John was required to report to adults who he at the time thought had not read those books. He didn’t know what he was reading, but he gave a good game and because it was a dare, he couldn’t admit that he didn’t understand those books, because then the adults would be disappointed in him and he wouldn’t be a genius. Both were written by Dickens and they basically tell the same story: A white whale fights a revolution against some kind of sun king, which was later turned into the play Les Misérables. The Sun King goes up a river, finds a white whale, and battles with himself.

Reading classic literature (RL186)

As an 8-year-old, John found Moby Dick impenetrable and when he was 20 he read it again and thought he would understand it. John is an enormous fan of Melville's other works. Merlin had to read it in college in a class called American Masterworks and they read Absalom, Absalom!, Moby Dick and The Ambassadors.

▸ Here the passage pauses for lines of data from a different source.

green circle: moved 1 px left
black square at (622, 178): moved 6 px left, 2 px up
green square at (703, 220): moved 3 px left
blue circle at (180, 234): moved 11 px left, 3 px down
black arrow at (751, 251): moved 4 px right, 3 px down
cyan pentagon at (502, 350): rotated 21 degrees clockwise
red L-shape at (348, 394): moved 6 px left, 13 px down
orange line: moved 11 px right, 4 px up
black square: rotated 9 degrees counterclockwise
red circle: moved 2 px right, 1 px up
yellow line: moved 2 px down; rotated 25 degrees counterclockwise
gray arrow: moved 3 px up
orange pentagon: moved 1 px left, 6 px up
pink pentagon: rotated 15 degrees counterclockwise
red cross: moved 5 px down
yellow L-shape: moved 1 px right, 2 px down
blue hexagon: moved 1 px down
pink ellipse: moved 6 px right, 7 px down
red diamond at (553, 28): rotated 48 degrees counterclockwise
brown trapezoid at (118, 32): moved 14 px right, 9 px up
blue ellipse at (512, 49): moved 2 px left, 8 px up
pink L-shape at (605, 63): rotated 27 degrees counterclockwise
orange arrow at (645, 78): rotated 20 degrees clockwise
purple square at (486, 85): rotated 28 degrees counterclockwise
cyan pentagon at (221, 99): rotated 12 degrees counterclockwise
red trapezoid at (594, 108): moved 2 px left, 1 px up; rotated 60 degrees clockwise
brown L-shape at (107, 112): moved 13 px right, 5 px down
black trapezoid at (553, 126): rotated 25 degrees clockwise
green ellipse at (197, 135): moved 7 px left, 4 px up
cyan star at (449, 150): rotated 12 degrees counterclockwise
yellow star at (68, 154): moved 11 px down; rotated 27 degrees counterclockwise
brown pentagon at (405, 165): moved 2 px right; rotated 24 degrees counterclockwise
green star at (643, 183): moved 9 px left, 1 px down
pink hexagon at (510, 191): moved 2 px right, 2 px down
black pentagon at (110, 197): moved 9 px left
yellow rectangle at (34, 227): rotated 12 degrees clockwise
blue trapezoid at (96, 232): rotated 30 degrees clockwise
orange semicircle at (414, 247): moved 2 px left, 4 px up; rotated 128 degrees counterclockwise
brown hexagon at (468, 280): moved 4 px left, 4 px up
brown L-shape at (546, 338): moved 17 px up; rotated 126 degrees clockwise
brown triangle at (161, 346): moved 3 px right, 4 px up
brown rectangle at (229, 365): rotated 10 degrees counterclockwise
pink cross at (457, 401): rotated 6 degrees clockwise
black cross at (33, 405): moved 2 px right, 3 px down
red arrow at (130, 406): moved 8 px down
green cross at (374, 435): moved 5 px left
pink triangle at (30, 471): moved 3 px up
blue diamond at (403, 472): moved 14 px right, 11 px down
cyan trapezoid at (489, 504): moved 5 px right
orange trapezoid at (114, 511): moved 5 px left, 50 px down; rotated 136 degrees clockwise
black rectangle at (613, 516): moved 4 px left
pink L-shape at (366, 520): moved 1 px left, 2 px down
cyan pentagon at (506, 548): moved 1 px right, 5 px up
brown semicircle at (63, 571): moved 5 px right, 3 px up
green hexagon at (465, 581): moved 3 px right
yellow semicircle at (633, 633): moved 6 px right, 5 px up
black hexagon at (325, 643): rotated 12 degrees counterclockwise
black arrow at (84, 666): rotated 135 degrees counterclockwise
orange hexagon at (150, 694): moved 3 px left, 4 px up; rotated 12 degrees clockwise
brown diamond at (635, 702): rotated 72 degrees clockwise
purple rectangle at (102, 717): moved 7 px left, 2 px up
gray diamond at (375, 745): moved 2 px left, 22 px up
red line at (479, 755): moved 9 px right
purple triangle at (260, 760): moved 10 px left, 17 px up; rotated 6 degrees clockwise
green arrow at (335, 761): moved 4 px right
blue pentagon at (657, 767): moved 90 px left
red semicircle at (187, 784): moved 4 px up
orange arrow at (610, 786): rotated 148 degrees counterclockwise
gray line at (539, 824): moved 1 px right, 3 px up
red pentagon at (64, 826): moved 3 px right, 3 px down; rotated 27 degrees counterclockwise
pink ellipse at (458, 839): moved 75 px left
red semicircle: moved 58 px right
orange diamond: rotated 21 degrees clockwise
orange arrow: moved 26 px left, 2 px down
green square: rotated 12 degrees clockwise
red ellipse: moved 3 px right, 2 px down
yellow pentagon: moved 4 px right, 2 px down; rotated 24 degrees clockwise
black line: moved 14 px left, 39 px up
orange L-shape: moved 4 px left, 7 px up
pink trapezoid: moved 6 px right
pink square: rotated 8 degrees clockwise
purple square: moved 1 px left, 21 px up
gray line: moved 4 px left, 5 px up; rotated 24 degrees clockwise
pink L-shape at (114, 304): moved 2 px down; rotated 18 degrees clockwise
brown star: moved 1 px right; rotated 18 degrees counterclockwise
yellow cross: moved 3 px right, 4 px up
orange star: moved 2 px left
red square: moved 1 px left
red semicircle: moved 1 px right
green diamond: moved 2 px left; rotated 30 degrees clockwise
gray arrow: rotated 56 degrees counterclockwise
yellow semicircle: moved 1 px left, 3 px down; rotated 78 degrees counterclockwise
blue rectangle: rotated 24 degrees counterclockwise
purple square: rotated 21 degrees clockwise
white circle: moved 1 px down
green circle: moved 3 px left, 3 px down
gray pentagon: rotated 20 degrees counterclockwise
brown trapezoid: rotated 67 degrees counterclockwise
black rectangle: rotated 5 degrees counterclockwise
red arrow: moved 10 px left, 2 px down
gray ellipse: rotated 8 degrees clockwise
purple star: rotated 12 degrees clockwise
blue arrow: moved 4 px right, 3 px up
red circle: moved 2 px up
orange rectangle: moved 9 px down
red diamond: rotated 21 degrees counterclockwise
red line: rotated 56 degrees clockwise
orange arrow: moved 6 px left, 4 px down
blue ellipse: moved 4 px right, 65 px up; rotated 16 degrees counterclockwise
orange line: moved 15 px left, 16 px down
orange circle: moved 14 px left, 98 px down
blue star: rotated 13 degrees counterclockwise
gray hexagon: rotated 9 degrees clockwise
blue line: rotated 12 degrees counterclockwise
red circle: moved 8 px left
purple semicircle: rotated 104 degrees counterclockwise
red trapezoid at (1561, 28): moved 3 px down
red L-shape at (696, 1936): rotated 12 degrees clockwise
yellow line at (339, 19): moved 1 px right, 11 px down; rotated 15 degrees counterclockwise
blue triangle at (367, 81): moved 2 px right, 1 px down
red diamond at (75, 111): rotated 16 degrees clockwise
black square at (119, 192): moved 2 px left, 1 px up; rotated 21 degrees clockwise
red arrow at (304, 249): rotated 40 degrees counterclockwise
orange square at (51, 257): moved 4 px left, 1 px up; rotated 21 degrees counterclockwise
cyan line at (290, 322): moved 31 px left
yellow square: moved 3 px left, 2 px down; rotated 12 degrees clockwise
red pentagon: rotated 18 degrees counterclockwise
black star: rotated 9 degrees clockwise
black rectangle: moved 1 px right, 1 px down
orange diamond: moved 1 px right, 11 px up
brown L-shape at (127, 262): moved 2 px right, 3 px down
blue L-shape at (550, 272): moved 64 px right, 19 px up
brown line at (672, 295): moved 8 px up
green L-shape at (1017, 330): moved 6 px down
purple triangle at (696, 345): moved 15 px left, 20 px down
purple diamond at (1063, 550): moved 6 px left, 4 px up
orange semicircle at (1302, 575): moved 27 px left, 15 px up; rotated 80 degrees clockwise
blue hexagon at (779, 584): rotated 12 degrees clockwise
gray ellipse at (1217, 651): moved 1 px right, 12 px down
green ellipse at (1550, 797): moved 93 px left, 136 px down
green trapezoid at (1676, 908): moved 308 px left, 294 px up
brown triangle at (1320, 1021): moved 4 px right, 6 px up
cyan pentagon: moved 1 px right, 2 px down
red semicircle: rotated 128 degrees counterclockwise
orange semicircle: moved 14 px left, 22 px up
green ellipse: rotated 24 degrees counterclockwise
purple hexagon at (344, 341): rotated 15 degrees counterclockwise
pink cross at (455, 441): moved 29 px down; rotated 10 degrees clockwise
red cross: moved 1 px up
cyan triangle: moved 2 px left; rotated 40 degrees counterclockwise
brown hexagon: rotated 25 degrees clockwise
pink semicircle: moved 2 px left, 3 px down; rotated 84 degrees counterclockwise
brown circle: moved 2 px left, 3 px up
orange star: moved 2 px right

He liked Absalom, Absalom! a lot, but maybe not the other two. He kept telling himself that Moby Dick was post-modern, but that didn’t make it that more interesting. John preferred Joseph Conrad in every respect. He read A Tale of Two Cities again and didn’t like it the second time either. Obviously the worst of all these books is Billy Budd.

Merlin was a big reader! There was a thing like Classics Illustrated during a push in the 1960s and 1970s to get kids to want to read real books. Obviously you should never read a comic book because it is going to rot your mind and you can only read so much Henry Huggins before you become a dullard. You can read Encyclopedia Brown, but how do you get really smart before you read those big thick European books? Merlin had a small collection of inexpensive hardback books of the classics with fun covers, but there was still A Tale of Two Cities inside and he never got past the first couple pages of that.

The Extreme Teen Bible (RL186)

At one time, Sean Nelson discovered the Extreme Teen Bible, which is The Bible updated for teens, but not just ordinary teens, but extreme teens! The book is streamlined with all the King James talk taken out of it, with certain passages in red and with sidebars, like ”Did you know that Jesus never took any shit off of nobody?” It is fantastic and they had lot of fun with it, they might even have read it aloud from stage on tour at one time. It is called Nelson’s Extreme Teen Bible, which is why Sean Nelson might have discovered it in the bookstore.

If you are trying to guide a kid to something that you know is good, timeless and cool, you can’t help but sound like an old man with a Beatle wig. Brother Gabe, a Dominican Monk who is a regular listener to this program has become Father Gabe within the scope of this podcast. Merlin met him in a bar in Portland and Father Gabe told him that they had given him a church there. He is not in Oakland anymore, but he got an upgrade. He probably is going to have a lot to say about the Extreme Teen Bible. The Bible he uses is probably still in Latin and hand-illustrated and he does a real-time translation into English.

John's encyclopedias from the 1960s (RL294)

When John was born his folks bought a set of encyclopedias for him, which was expensive and a big investment, but they said that these would be John’s encyclopedias that would follow him through life. Until 2004 they were! Our knowledge on Tuvan Throat Singing (see OM35) didn't changed all that much since 1968, but the story how the dinosaurs died has changed quite a bit. How much should you smoke? It is another way to service your T-zone!

John getting books from his friend Peter’s mom (RL299)

John had a friend Peter who’s mother was teaching college literature at the University of Alaska while Peter was pre-law somewhere. His dad was a lawyer and she was kind of eclectic and flamboyant. She wore her hair short and wore scarfs and stuff and John had a crush on her. She would give Peter all these books and he would send them through to John. It was at a time when he had zero money, no job, and was crashing on people’s couches and he was in touch with his friends through the mail.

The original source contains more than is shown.